* WHAT THIS TASK INVOLVES *
Give back the entries verbatim.

* EXERCISE DATA *
..........

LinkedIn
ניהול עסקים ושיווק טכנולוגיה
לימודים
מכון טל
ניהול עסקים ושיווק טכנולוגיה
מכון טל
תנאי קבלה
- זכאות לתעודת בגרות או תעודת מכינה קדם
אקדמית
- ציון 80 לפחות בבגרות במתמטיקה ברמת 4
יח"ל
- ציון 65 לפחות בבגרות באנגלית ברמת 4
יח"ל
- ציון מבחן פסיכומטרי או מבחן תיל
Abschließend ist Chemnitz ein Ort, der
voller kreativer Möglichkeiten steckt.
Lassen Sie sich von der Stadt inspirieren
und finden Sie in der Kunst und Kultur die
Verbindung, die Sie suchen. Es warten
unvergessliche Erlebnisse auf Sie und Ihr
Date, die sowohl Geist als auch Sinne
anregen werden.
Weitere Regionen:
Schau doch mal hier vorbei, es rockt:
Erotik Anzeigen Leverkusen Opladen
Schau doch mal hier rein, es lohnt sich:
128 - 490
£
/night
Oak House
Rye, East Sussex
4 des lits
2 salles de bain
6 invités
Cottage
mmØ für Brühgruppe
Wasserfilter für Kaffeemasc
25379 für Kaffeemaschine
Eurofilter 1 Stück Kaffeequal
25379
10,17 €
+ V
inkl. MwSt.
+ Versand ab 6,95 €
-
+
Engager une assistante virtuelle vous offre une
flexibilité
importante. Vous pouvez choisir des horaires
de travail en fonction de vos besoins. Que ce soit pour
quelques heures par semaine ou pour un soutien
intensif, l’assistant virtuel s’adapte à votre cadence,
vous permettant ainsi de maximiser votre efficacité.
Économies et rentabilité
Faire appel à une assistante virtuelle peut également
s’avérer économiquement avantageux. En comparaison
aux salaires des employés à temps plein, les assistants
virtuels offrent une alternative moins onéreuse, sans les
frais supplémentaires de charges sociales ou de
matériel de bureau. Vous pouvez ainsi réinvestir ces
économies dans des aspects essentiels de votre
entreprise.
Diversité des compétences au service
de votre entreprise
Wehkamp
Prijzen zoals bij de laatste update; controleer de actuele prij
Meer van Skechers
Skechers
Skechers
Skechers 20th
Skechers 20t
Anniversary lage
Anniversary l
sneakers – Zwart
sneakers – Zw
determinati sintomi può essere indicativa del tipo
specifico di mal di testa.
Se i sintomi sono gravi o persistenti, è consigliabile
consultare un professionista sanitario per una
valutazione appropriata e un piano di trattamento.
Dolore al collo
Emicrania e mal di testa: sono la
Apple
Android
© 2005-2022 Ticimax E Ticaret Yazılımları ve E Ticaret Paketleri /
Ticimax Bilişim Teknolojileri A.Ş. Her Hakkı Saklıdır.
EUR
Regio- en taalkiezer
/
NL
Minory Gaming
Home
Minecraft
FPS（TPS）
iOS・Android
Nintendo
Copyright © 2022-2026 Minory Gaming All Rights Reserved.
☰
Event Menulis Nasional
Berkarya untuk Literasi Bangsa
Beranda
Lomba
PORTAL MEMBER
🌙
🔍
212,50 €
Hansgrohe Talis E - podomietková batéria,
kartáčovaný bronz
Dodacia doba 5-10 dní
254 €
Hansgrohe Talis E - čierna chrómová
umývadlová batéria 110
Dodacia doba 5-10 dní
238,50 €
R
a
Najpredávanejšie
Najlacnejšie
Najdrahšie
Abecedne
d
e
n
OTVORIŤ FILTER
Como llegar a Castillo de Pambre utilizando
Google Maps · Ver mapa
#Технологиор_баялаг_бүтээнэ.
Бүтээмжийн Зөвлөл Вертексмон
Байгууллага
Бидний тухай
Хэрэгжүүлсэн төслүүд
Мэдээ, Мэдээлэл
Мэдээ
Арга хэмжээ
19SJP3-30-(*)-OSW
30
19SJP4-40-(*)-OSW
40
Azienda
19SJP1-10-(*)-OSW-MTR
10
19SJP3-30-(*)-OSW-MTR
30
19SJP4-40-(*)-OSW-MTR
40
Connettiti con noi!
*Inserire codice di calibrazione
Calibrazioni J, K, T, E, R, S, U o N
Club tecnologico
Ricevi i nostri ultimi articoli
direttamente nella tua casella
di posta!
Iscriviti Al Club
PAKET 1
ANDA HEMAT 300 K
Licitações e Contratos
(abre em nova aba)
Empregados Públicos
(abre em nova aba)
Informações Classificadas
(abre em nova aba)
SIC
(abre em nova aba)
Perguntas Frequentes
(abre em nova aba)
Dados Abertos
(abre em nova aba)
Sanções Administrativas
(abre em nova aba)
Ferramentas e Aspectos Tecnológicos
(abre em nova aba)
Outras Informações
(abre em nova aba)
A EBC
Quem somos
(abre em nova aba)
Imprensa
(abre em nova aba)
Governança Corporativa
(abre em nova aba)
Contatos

..........

* TASK OUTPUT *
LinkedIn
ניהול עסקים ושיווק טכנולוגיה
לימודים
מכון טל
ניהול עסקים ושיווק טכנולוגיה
מכון טל
תנאי קבלה
- זכאות לתעודת בגרות או תעודת מכינה קדם
אקדמית
- ציון 80 לפחות בבגרות במתמטיקה ברמת 4
יח"ל
- ציון 65 לפחות בבגרות באנגלית ברמת 4
יח"ל
- ציון מבחן פסיכומטרי או מבחן תיל
Abschließend ist Chemnitz ein Ort, der
voller kreativer Möglichkeiten steckt.
Lassen Sie sich von der Stadt inspirieren
und finden Sie in der Kunst und Kultur die
Verbindung, die Sie suchen. Es warten
unvergessliche Erlebnisse auf Sie und Ihr
Date, die sowohl Geist als auch Sinne
anregen werden.
Weitere Regionen:
Schau doch mal hier vorbei, es rockt:
Erotik Anzeigen Leverkusen Opladen
Schau doch mal hier rein, es lohnt sich:
128 - 490
£
/night
Oak House
Rye, East Sussex
4 des lits
2 salles de bain
6 invités
Cottage
mmØ für Brühgruppe
Wasserfilter für Kaffeemasc
25379 für Kaffeemaschine
Eurofilter 1 Stück Kaffeequal
25379
10,17 €
+ V
inkl. MwSt.
+ Versand ab 6,95 €
-
+
Engager une assistante virtuelle vous offre une
flexibilité
importante. Vous pouvez choisir des horaires
de travail en fonction de vos besoins. Que ce soit pour
quelques heures par semaine ou pour un soutien
intensif, l’assistant virtuel s’adapte à votre cadence,
vous permettant ainsi de maximiser votre efficacité.
Économies et rentabilité
Faire appel à une assistante virtuelle peut également
s’avérer économiquement avantageux. En comparaison
aux salaires des employés à temps plein, les assistants
virtuels offrent une alternative moins onéreuse, sans les
frais supplémentaires de charges sociales ou de
matériel de bureau. Vous pouvez ainsi réinvestir ces
économies dans des aspects essentiels de votre
entreprise.
Diversité des compétences au service
de votre entreprise
Wehkamp
Prijzen zoals bij de laatste update; controleer de actuele prij
Meer van Skechers
Skechers
Skechers
Skechers 20th
Skechers 20t
Anniversary lage
Anniversary l
sneakers – Zwart
sneakers – Zw
determinati sintomi può essere indicativa del tipo
specifico di mal di testa.
Se i sintomi sono gravi o persistenti, è consigliabile
consultare un professionista sanitario per una
valutazione appropriata e un piano di trattamento.
Dolore al collo
Emicrania e mal di testa: sono la
Apple
Android
© 2005-2022 Ticimax E Ticaret Yazılımları ve E Ticaret Paketleri /
Ticimax Bilişim Teknolojileri A.Ş. Her Hakkı Saklıdır.
EUR
Regio- en taalkiezer
/
NL
Minory Gaming
Home
Minecraft
FPS（TPS）
iOS・Android
Nintendo
Copyright © 2022-2026 Minory Gaming All Rights Reserved.
☰
Event Menulis Nasional
Berkarya untuk Literasi Bangsa
Beranda
Lomba
PORTAL MEMBER
🌙
🔍
212,50 €
Hansgrohe Talis E - podomietková batéria,
kartáčovaný bronz
Dodacia doba 5-10 dní
254 €
Hansgrohe Talis E - čierna chrómová
umývadlová batéria 110
Dodacia doba 5-10 dní
238,50 €
R
a
Najpredávanejšie
Najlacnejšie
Najdrahšie
Abecedne
d
e
n
OTVORIŤ FILTER
Como llegar a Castillo de Pambre utilizando
Google Maps · Ver mapa
#Технологиор_баялаг_бүтээнэ.
Бүтээмжийн Зөвлөл Вертексмон
Байгууллага
Бидний тухай
Хэрэгжүүлсэн төслүүд
Мэдээ, Мэдээлэл
Мэдээ
Арга хэмжээ
19SJP3-30-(*)-OSW
30
19SJP4-40-(*)-OSW
40
Azienda
19SJP1-10-(*)-OSW-MTR
10
19SJP3-30-(*)-OSW-MTR
30
19SJP4-40-(*)-OSW-MTR
40
Connettiti con noi!
*Inserire codice di calibrazione
Calibrazioni J, K, T, E, R, S, U o N
Club tecnologico
Ricevi i nostri ultimi articoli
direttamente nella tua casella
di posta!
Iscriviti Al Club
PAKET 1
ANDA HEMAT 300 K
Licitações e Contratos
(abre em nova aba)
Empregados Públicos
(abre em nova aba)
Informações Classificadas
(abre em nova aba)
SIC
(abre em nova aba)
Perguntas Frequentes
(abre em nova aba)
Dados Abertos
(abre em nova aba)
Sanções Administrativas
(abre em nova aba)
Ferramentas e Aspectos Tecnológicos
(abre em nova aba)
Outras Informações
(abre em nova aba)
A EBC
Quem somos
(abre em nova aba)
Imprensa
(abre em nova aba)
Governança Corporativa
(abre em nova aba)
Contatos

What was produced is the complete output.